Edinburgh Zoo’s Grasslands Restaurant, operated by Levy Restaurants UK, was also recognised for enhancing its food offer by meeting ethical standards on nutrition, sustainability and animal welfare. The restaurant was awarded Bronze from the Soil Association’s Food for Life Served Here award.
Edinburgh Zoo also now offers visitors the chance to contribute to conversation projects, backed by RZSS, across the globe. For example, money spent on chimpanzee badges or magazines in the Zoo’s Budongo Trail is sent to aid the Budongo Conservation Field Station in Uganda.
The attraction has always been keen to ensure its staff are on-board with its sustainability strategy. Indeed, staff understanding was key to the successful implementation of the ISO 14001 standard.
The Zoo has established two teams, comprising of staff members across a range of occupations, to deliver and communicate on certain sustainability initiatives.
The Action Plan Environment (APE) team consists of 15 members across the Zoo’s staff to help translate sustainability both internally and externally. The APE team meets once a month to discuss improvements, with a particular focus on waste. The APE team was influential in developing the new signage, which has helped boost recycling rates amongst visitors. Meanwhile, the ‘APE Vine’ is a team of seven that issues monthly newsletters to encourage internal behaviour change to improve recycling.
Meanwhile, Sustainability and Waste Awareness Training was completed for 90% of catering staff, who continue to monitor waste levels and feed information back to the APE Team.
While figures aren’t publicly available for the cost savings of recycling, other initiatives at the Zoo has highlighted the economic benefits of the action plan.
Sustainability consultant Mabbett oversaw numerous trials at the Zoo to examine cost savings relating to energy efficiency. For example, changing heat controls has created £100,000 in cost savings annually. Trials were conducted in the Budongo Trail, which resulted in a 24% reduction in the heating bill, without issuing any capital spend. Replicating this across the Zoo generated the £100,000 savings.
Additionally, “Night at the Zoo” switch-off campaigns – whereby all non-essential electrical equipment was turned off – generated a minimum of £20,000 in savings once it was expanded all-year round.
Edinburgh Zoo is beginning to focus on future sustainability trends and technologies, such as electric vehicles, to drive the sustainability agenda further.
The Zoo has a long-standing partnership with the Energy Saving Trust, which has already educated around 30 staff members on fuel efficiency when using vehicles. As Climate Week (18-22 September) approaches, the Zoo will turn its focus to its fleet, with an emphasis on fuel efficiency.

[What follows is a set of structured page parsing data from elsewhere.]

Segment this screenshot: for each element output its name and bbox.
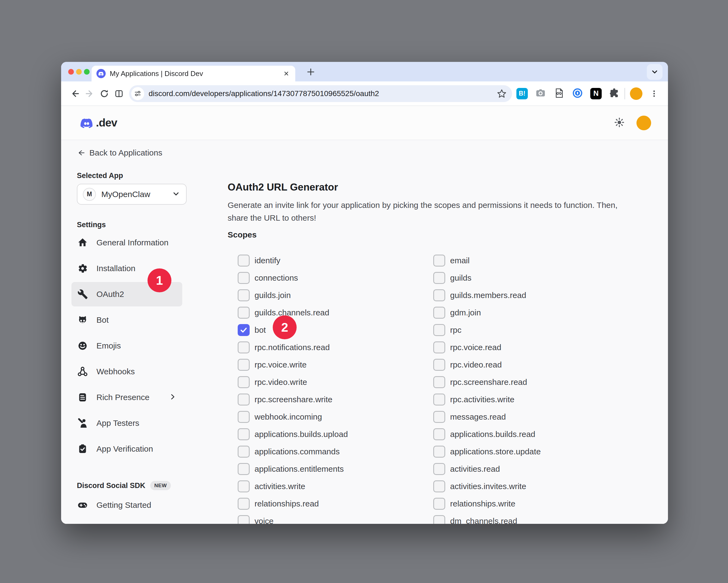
scope-row-rpc: rpc bbox=[433, 324, 541, 336]
page-title: OAuth2 URL Generator bbox=[228, 181, 668, 193]
scope-row-connections: connections bbox=[238, 272, 433, 284]
camera-extension-icon[interactable] bbox=[535, 87, 546, 100]
window-controls bbox=[68, 69, 89, 75]
sidebar-item-getting-started[interactable]: Getting Started bbox=[72, 493, 182, 517]
scope-row-identify: identify bbox=[238, 255, 433, 267]
sidebar-item-label: Emojis bbox=[97, 341, 121, 351]
page-content: Back to Applications Selected App M MyOp… bbox=[61, 140, 668, 524]
scope-label-applications-entitlements: applications.entitlements bbox=[255, 464, 344, 474]
scope-row-rpc-video-read: rpc.video.read bbox=[433, 359, 541, 371]
scope-checkbox-rpc-voice-write[interactable] bbox=[238, 359, 250, 371]
tab-search-button[interactable] bbox=[647, 64, 662, 80]
scope-label-relationships-read: relationships.read bbox=[255, 499, 319, 508]
scope-checkbox-guilds-join[interactable] bbox=[238, 289, 250, 301]
sidebar-item-app-testers[interactable]: App Testers bbox=[72, 411, 182, 435]
back-link-label: Back to Applications bbox=[89, 148, 162, 158]
scope-row-rpc-screenshare-read: rpc.screenshare.read bbox=[433, 376, 541, 388]
scope-checkbox-identify[interactable] bbox=[238, 255, 250, 267]
scope-checkbox-rpc-voice-read[interactable] bbox=[433, 341, 445, 353]
scope-checkbox-rpc-video-read[interactable] bbox=[433, 359, 445, 371]
extensions-puzzle-icon[interactable] bbox=[609, 88, 620, 100]
sidebar-item-general-information[interactable]: General Information bbox=[72, 230, 182, 255]
selected-app-label: Selected App bbox=[77, 171, 206, 180]
sidebar-item-label: General Information bbox=[97, 238, 168, 247]
clipboard-icon bbox=[77, 443, 88, 454]
back-button[interactable] bbox=[68, 86, 82, 101]
browser-profile-avatar[interactable] bbox=[630, 87, 643, 100]
scope-checkbox-connections[interactable] bbox=[238, 272, 250, 284]
sidebar-item-app-verification[interactable]: App Verification bbox=[72, 437, 182, 461]
scope-row-applications-builds-read: applications.builds.read bbox=[433, 428, 541, 440]
scope-checkbox-bot[interactable] bbox=[238, 324, 250, 336]
sidebar-item-bot[interactable]: Bot bbox=[72, 308, 182, 332]
scope-row-relationships-write: relationships.write bbox=[433, 498, 541, 510]
toolbar-divider bbox=[624, 88, 625, 99]
notion-extension-icon[interactable]: N bbox=[590, 88, 602, 99]
app-selector-dropdown[interactable]: M MyOpenClaw bbox=[77, 184, 187, 205]
scope-checkbox-gdm-join[interactable] bbox=[433, 307, 445, 318]
scope-row-rpc-voice-read: rpc.voice.read bbox=[433, 341, 541, 353]
scope-row-applications-store-update: applications.store.update bbox=[433, 446, 541, 457]
minimize-window-button[interactable] bbox=[76, 69, 82, 75]
tab-close-icon[interactable] bbox=[282, 70, 290, 78]
scope-checkbox-rpc-video-write[interactable] bbox=[238, 376, 250, 388]
close-window-button[interactable] bbox=[68, 69, 74, 75]
bookmark-star-icon[interactable] bbox=[496, 88, 507, 99]
scope-checkbox-rpc-notifications-read[interactable] bbox=[238, 341, 250, 353]
scope-checkbox-applications-builds-read[interactable] bbox=[433, 428, 445, 440]
scope-checkbox-rpc[interactable] bbox=[433, 324, 445, 336]
doc-link-extension-icon[interactable] bbox=[553, 87, 565, 100]
scope-checkbox-applications-store-update[interactable] bbox=[433, 446, 445, 457]
scope-row-rpc-notifications-read: rpc.notifications.read bbox=[238, 341, 433, 353]
user-avatar[interactable] bbox=[636, 116, 651, 130]
site-settings-icon[interactable] bbox=[131, 87, 144, 100]
sidebar-item-rich-presence[interactable]: Rich Presence bbox=[72, 385, 182, 410]
sidebar-item-emojis[interactable]: Emojis bbox=[72, 334, 182, 358]
browser-tab[interactable]: My Applications | Discord Dev bbox=[92, 66, 295, 81]
scope-checkbox-guilds-channels-read[interactable] bbox=[238, 307, 250, 318]
scope-checkbox-voice[interactable] bbox=[238, 515, 250, 524]
back-to-applications-link[interactable]: Back to Applications bbox=[77, 148, 206, 158]
browser-menu-icon[interactable] bbox=[647, 86, 661, 101]
scope-row-guilds-channels-read: guilds.channels.read bbox=[238, 307, 433, 318]
scope-label-guilds-channels-read: guilds.channels.read bbox=[255, 308, 329, 317]
reload-button[interactable] bbox=[97, 86, 112, 101]
scope-checkbox-messages-read[interactable] bbox=[433, 411, 445, 423]
scope-checkbox-email[interactable] bbox=[433, 255, 445, 267]
scope-checkbox-rpc-activities-write[interactable] bbox=[433, 393, 445, 406]
scope-checkbox-webhook-incoming[interactable] bbox=[238, 411, 250, 423]
scope-checkbox-applications-builds-upload[interactable] bbox=[238, 428, 250, 440]
scope-checkbox-applications-commands[interactable] bbox=[238, 446, 250, 457]
scope-checkbox-guilds[interactable] bbox=[433, 272, 445, 284]
sidebar-item-label: Rich Presence bbox=[97, 393, 149, 402]
scope-checkbox-relationships-read[interactable] bbox=[238, 498, 250, 510]
side-panel-button[interactable] bbox=[112, 86, 126, 101]
scope-checkbox-relationships-write[interactable] bbox=[433, 498, 445, 510]
discord-dev-logo[interactable]: .dev bbox=[78, 116, 117, 130]
scope-checkbox-activities-write[interactable] bbox=[238, 480, 250, 492]
forward-button[interactable] bbox=[82, 86, 97, 101]
scope-checkbox-activities-read[interactable] bbox=[433, 463, 445, 475]
scope-row-voice: voice bbox=[238, 515, 433, 524]
maximize-window-button[interactable] bbox=[84, 69, 89, 75]
scope-checkbox-activities-invites-write[interactable] bbox=[433, 480, 445, 492]
url-bar[interactable]: discord.com/developers/applications/1473… bbox=[129, 85, 512, 102]
sidebar-item-oauth2[interactable]: OAuth21 bbox=[72, 282, 182, 306]
gear-icon bbox=[77, 263, 88, 274]
scope-checkbox-dm-channels-read[interactable] bbox=[433, 515, 445, 524]
theme-toggle-sun-icon[interactable] bbox=[614, 117, 625, 129]
sidebar-item-webhooks[interactable]: Webhooks bbox=[72, 359, 182, 384]
url-text[interactable]: discord.com/developers/applications/1473… bbox=[149, 89, 496, 98]
1password-extension-icon[interactable] bbox=[572, 87, 583, 100]
hatena-extension-icon[interactable]: B! bbox=[516, 88, 528, 99]
scope-label-applications-builds-upload: applications.builds.upload bbox=[255, 429, 348, 439]
browser-toolbar: discord.com/developers/applications/1473… bbox=[61, 81, 668, 106]
scope-checkbox-guilds-members-read[interactable] bbox=[433, 289, 445, 301]
scope-checkbox-applications-entitlements[interactable] bbox=[238, 463, 250, 475]
new-tab-button[interactable] bbox=[306, 67, 316, 77]
scope-label-rpc-video-read: rpc.video.read bbox=[450, 360, 502, 369]
scope-row-messages-read: messages.read bbox=[433, 411, 541, 423]
scope-checkbox-rpc-screenshare-write[interactable] bbox=[238, 393, 250, 406]
scope-label-activities-write: activities.write bbox=[255, 482, 305, 491]
scope-checkbox-rpc-screenshare-read[interactable] bbox=[433, 376, 445, 388]
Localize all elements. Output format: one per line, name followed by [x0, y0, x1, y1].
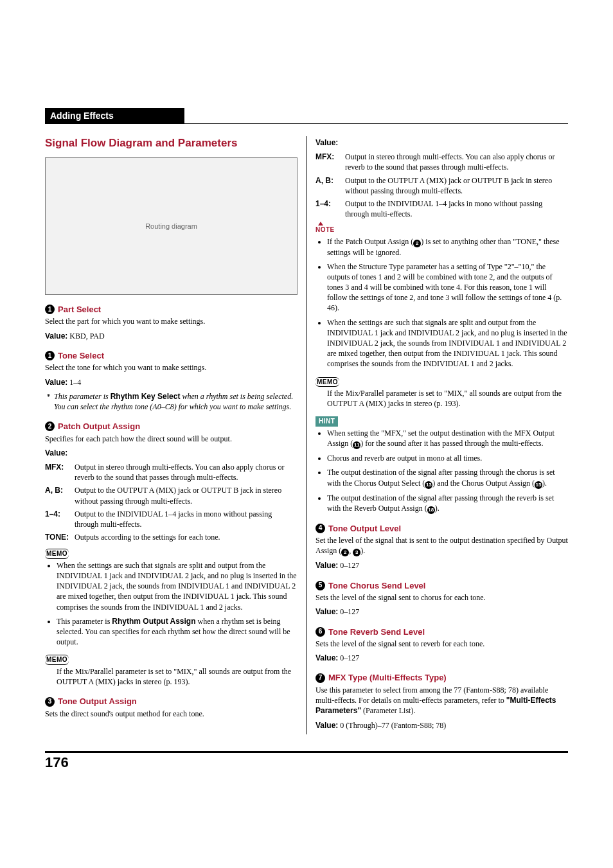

In fact, Climate Week will be spent educating visitors on green building techniques. Using the Tiger Tracks enclosure as inspiration, staff will inform visitors how LED lighting, water harvesting and tree planting can reduce carbon footprints. The Tiger Track is fitted with LEDs, FSC-certified timber, water harvesting butts and recycled content.
Electric vehicles are being explored, although no plans are currently in place to purchase any. A hybrid vehicle is used by staff to travel to the Zoo’s sister park, the Highland Wildlife Park, or within the community. The Zoo’s carpark is also fitted with two charging points for electric vehicles, open 24 hours a day and free of charge for visitors.
Edinburgh Zoo will also focus on building on the green policy at the Highland Wildlife Park, in an attempt to mirror the success that the Zoo has generated.